Core CPI Remains Elevated. The Inflation Engine Will Start Up Again in 2024.
Core CPI was at 4.0% for the month of October, within our expected range. Shelter continued to climb as we predicted and therefore drove Core CPI higher. The fact that oil has drifted downward is what has headline CPI at 3.2%, despite the fact that food prices continued to climb.
The month-to-month numbers were 0.2% for Core CPI and 0.0% for headline CPI. Food was up 0.3% for the month and frankly is the category that will drive the U.S. into recession.

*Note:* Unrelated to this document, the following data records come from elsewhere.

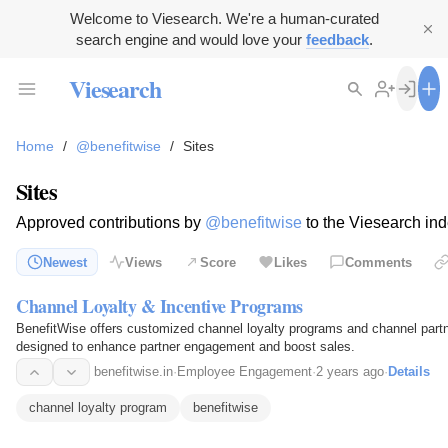
Welcome to Viesearch. We're a human-curated
search engine and would love your
feedback
.
Viesearch
Home
/
@benefitwise
/
Sites
Sites
Approved contributions by
@benefitwise
to the Viesearch ind
Newest
Views
Score
Likes
Comments
Channel Loyalty & Incentive Programs
BenefitWise offers customized channel loyalty programs and channel partn
designed to enhance partner engagement and boost sales.
benefitwise.in
·
Employee Engagement
·
2 years ago
·
Details
channel loyalty program
benefitwise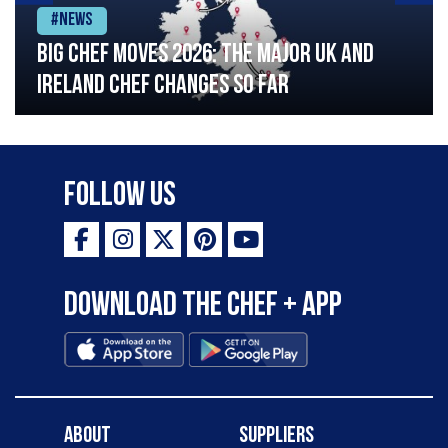
#News
Big chef moves 2026: The major UK and
Ireland chef changes so far
Follow Us
Download the Chef + app
About
Suppliers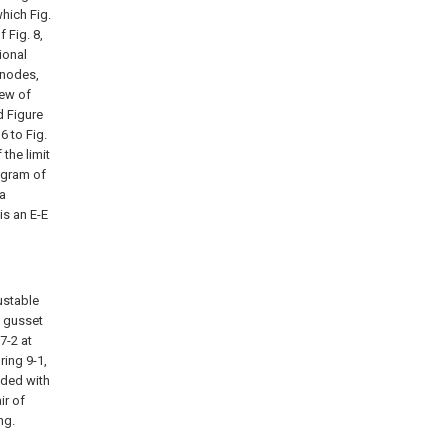
which Fig.
f Fig. 8,
ional
 nodes,
iew of
d Figure
6 to Fig.
 the limit
iagram of
 a
is an E-E
ustable
a gusset
7-2 at
ring 9-1,
vided with
ir of
ng.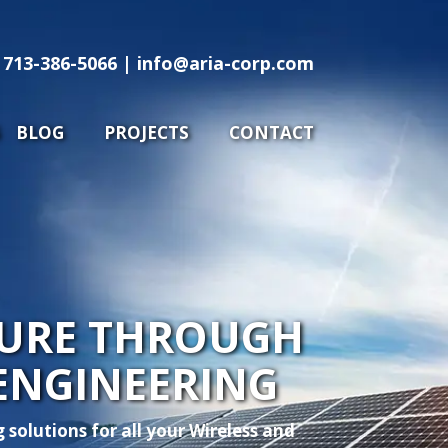
713-386-5066
info@aria-corp.com
713-386-5066 |
info@aria-corp.com
RVICES
BLOG
PROJECTS
CONTACT
BLOG
PROJECTS
CONTACT
UTURE THROUGH
ENGINEERING
solutions for all your Wireless and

Food prices are up far more than the story told by CPI and the fact that food price increases are moderating after two-plus years of steep price increases will do little to soften the economic blow.
I’m glad the market likes the numbers, but getting down to 2% CPI on the year-over-year headline number will prove difficult without a recession.
Let’s game theory this out. We do expect a recession. Yet, how long will Treasury and the Fed allow a recession to persist, especially in an election year? Where will another round of fiscal stimulus, low interest rates and QE take CPI? The Fed unfortunately has backed itself into a corner after having conditioned the market to easy money from 2009-2022. Further, I don’t see a way to pay back Treasury’s $34 Trillion debt bomb without inflating the debt away. Thus, this inflation reprieve will prove only temporary.